Argus paused a moment, as if the question had violated some invisible boundary of etiquette, then realized that it was, in fact, an entirely appropriate question under the circumstances. “It was the ship,” he answered. “The Black Dragon. Any of the others would have been made by Utna—by Ordo Maas. But that one’s the exception—the only one he never touched.”

“How did you know that?” Uncas asked as he started the car.

“Because,” Argus answered over the roar of the engine, “I’m the one who built it, as payment for a promise made . . . long, long ago. I made the Black Dragon, at the request of Mordred, the Winter King.”

♦ ♦ ♦

It took a few hours for the excitement surrounding the Black Dragon to fade away, and soon things were humming away as usual at Tamerlane House, with one exception: Nathaniel Hawthorne had doubled the patrols along the islands and the guards at the bridge, just in case the appearance of the Dragonship was somehow a precursor to another attack.

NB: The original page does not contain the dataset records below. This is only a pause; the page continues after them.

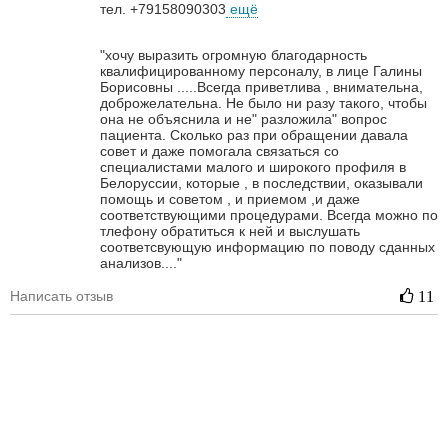
тел. +79158090303
ещё
"хочу выразить огромную благодарность
квалифицированному персоналу, в лице Галины
Борисовны .....Всегда приветлива , внимательна,
доброжелательна. Не было ни разу такого, чтобы
она не объяснила и не" разложила" вопрос
пациента. Сколько раз при обращении давала
совет и даже помогала связаться со
специалистами малого и широкого профиля в
Белоруссии, которые , в последствии, оказывали
помощь и советом , и приемом ,и даже
соответствующими процедурами. Всегда можно по
тлефону обратиться к ней и выслушать
соответсвующую информацию по поводу сданных
анализов...."
Написать отзыв
11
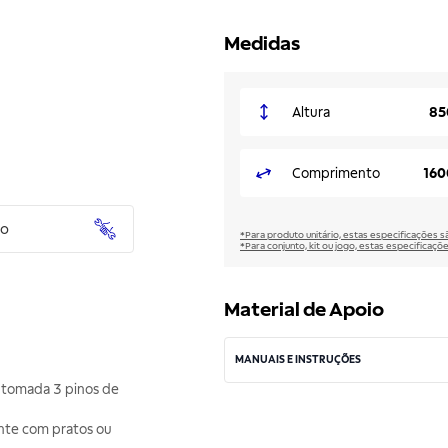
Medidas
Altura
85
Comprimento
16
to
*Para produto unitário, estas especificações 
*Para conjunto, kit ou jogo, estas especificaço
Material de Apoio
MANUAIS E INSTRUÇÕES
a tomada 3 pinos de
ente com pratos ou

“Remember,” he warned them, “discovering the Architect of the keep and rescuing our friends is not our sole concern. The Echthroi have other agents, and this ship spent a thousand years crossing from a Shadowed Archipelago. I simply want to be cautious—you never know who might also be lurking about.”

John knew without asking that Hawthorne was referring to Dr. Dee and his Cabal. Dee had enlisted the Zen Detective as a double agent to locate the Ruby Armor of T’ai Shan, which was said to give the wearer almost unlimited control over time and space. But not just anyone could wear the armor—it had to be an adept; someone like Rose. Someone the Histories referred to . . .

. . . as the Imago.

The problem was, Dee had just such a personage: a boy, a distant descendant of Rose, who had been rescued from the Archipelago and taken into the past, where he was then kidnapped by Dee’s agent, the traitor Daniel Defoe.

Defoe put the boy prince, called Coal, into a might-have-been, a possible future, for safekeeping. But he made one mistake: Defoe gave the boy a watch—an Anabasis Machine, the time-traveling device all the Caretakers carried. And, being an adept, the boy figured out how to use it on his own and spent a lifetime learning how the world worked. And finally, when Dee pulled him out of the future and gave him the Ruby Armor, the boy Coal, now grown, revealed he had been hiding in plain sight as one of Verne’s Messengers, calling himself Dr. Raven.

Then, in the crucial moment when the adept could have turned the tide against either the Caretakers or the Cabal, he instead gave himself a new name and disappeared. Moments later Dee, his house, and the entire Cabal also vanished. Ever since, the Caretakers had been on guard, waiting, watching for the attack they believed was inevitable.

“Understood,” John said to Hawthorne. “Keep me posted, and keep your silver sledgehammer at the ready.”

♦ ♦ ♦

As they waited for news from Uncas and Quixote, John, Jack, and a few of the Caretakers Emeriti accompanied Shakespeare back to the smaller island, to assist him with some minor adjustments he wanted to make to the Zanzibar Gate. As the poet-inventor worked, the Prime Caretaker examined the still impressive stone structure.